Segment Open
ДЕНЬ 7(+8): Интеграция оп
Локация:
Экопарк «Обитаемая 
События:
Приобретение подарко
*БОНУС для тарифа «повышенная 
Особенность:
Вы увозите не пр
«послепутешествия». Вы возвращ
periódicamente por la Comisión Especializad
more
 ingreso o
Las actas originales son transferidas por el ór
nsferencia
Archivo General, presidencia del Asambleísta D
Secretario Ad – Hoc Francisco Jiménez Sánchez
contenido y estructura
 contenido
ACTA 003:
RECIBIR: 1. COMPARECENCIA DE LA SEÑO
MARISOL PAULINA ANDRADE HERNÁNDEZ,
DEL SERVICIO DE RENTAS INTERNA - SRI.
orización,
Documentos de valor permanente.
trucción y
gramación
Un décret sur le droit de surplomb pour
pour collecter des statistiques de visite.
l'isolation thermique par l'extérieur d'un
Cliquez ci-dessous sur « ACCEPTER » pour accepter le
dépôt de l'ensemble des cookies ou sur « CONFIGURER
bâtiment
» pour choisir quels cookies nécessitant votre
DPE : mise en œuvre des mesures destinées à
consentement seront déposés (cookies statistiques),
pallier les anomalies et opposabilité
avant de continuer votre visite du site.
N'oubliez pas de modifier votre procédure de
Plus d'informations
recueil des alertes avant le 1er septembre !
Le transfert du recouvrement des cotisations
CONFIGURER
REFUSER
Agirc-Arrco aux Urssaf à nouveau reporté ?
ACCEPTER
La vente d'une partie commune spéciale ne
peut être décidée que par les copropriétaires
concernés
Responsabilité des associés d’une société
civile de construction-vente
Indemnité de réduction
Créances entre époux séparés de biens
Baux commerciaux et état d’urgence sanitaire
Segment Closed
Segment Open
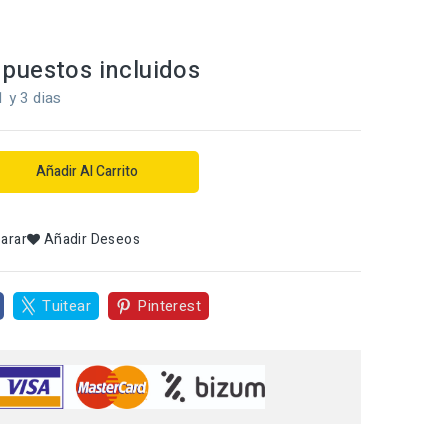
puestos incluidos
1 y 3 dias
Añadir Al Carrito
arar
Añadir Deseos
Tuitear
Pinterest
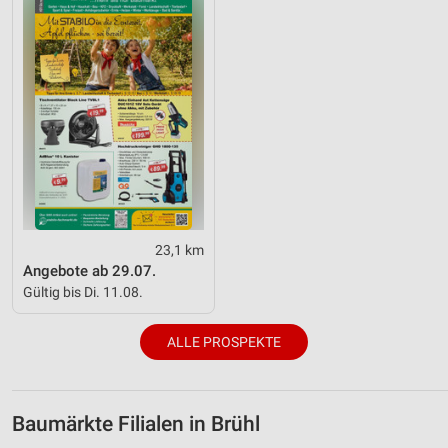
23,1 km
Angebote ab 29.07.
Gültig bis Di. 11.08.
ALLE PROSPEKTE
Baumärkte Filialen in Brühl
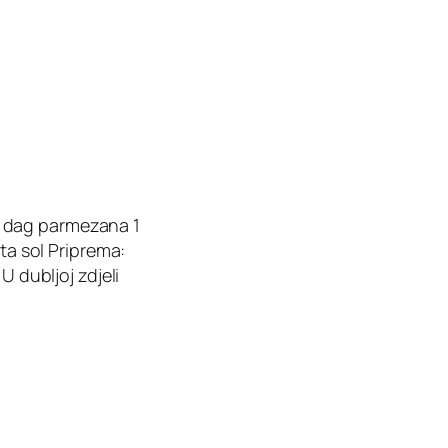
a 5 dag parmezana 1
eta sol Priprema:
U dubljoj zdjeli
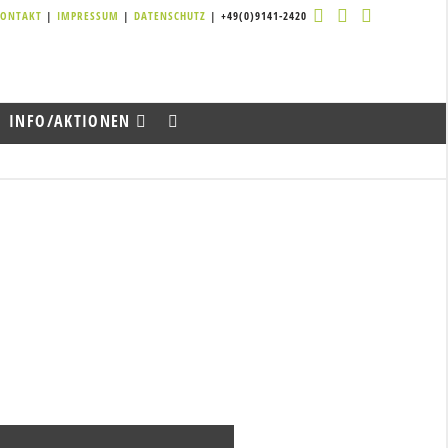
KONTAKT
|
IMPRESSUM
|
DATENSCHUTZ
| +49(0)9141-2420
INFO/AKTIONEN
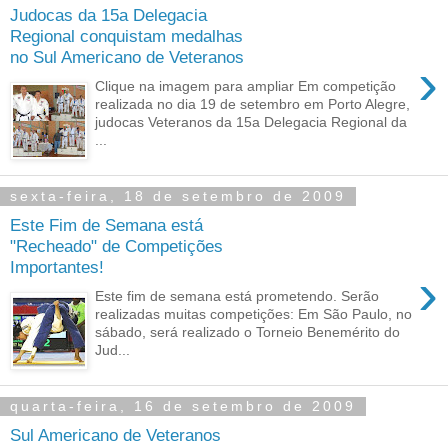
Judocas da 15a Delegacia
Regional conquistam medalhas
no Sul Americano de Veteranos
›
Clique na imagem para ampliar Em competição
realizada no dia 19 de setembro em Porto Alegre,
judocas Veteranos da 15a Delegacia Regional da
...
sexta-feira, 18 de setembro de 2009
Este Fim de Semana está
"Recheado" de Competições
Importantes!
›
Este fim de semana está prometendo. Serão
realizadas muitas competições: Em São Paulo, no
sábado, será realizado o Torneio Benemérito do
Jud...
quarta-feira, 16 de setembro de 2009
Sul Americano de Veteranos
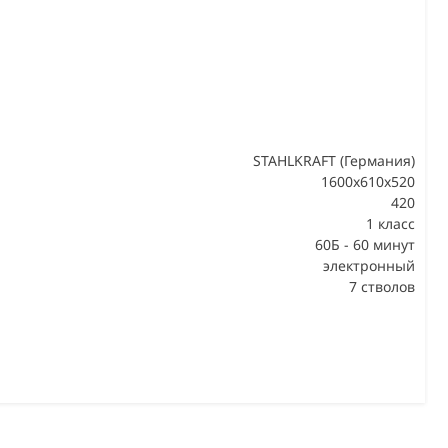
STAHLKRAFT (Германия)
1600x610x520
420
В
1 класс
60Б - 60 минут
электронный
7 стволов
Segment Closed
- [What is being asked]:
Your task is to transcribe, with no changes, only the lines of the listing above that lie between the line holding "DPE : mise en œuvre des mesures destinées à" and the line holding "recueil des alertes avant le 1er septembre !", inclusive.

- [Finished task]:
DPE : mise en œuvre des mesures destinées à
consentement seront déposés (cookies statistiques),
pallier les anomalies et opposabilité
avant de continuer votre visite du site.
N'oubliez pas de modifier votre procédure de
Plus d'informations
recueil des alertes avant le 1er septembre !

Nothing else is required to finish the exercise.